— Directions —
From the line holding "Milford, MA 01757 USA" to the final line of the entries, set down each line exactly, including both, and nothing more.
Supplied records: Begin
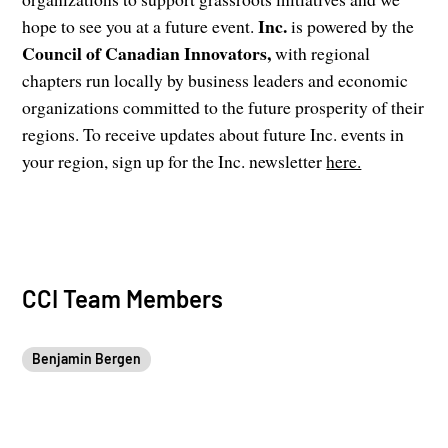
Inc.
hope to see you at a future event.
is powered by the
Council of Canadian Innovators,
with regional
chapters run locally by business leaders and economic
organizations committed to the future prosperity of their
regions. To receive updates about future Inc. events in
your region, sign up for the Inc. newsletter
here.
CCI Team Members
Benjamin Bergen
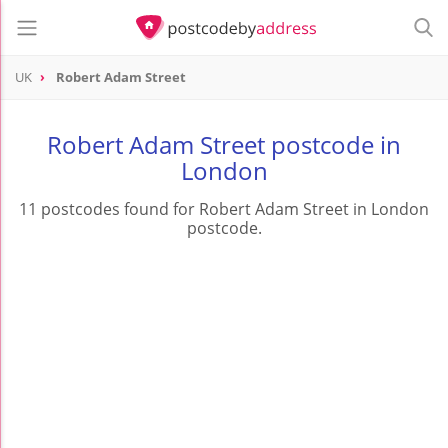
UK
Robert Adam Street
Robert Adam Street postcode in
London
11 postcodes found for Robert Adam Street in London
postcode.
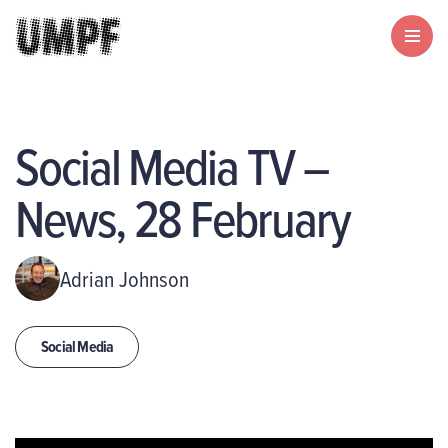
Social Media TV –
News, 28 February
Adrian Johnson
Social Media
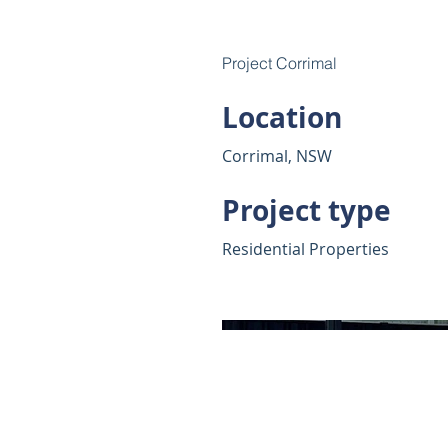
Project Corrimal
Location
Corrimal, NSW
Project type
Residential Properties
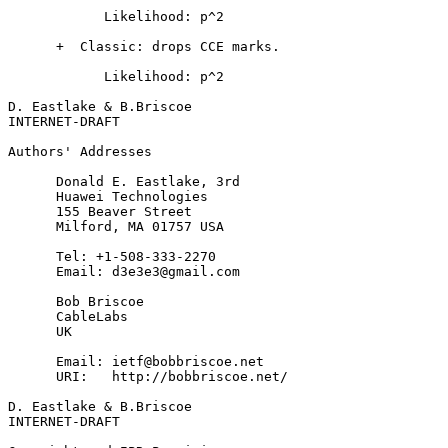
            Likelihood: p^2

      +  Classic: drops CCE marks.

            Likelihood: p^2

D. Eastlake & B.Briscoe                                
INTERNET-DRAFT                                         
Authors' Addresses
      Donald E. Eastlake, 3rd

      Huawei Technologies

      155 Beaver Street

      Milford, MA 01757 USA

      Tel: +1-508-333-2270

      Email: d3e3e3@gmail.com

      Bob Briscoe

      CableLabs

      UK

      Email: ietf@bobbriscoe.net

      URI:   http://bobbriscoe.net/

D. Eastlake & B.Briscoe                                
INTERNET-DRAFT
Supplied records: End
— Result —
      Milford, MA 01757 USA

      Tel: +1-508-333-2270

      Email: d3e3e3@gmail.com

      Bob Briscoe

      CableLabs

      UK

      Email: ietf@bobbriscoe.net

      URI:   http://bobbriscoe.net/

D. Eastlake & B.Briscoe                                
INTERNET-DRAFT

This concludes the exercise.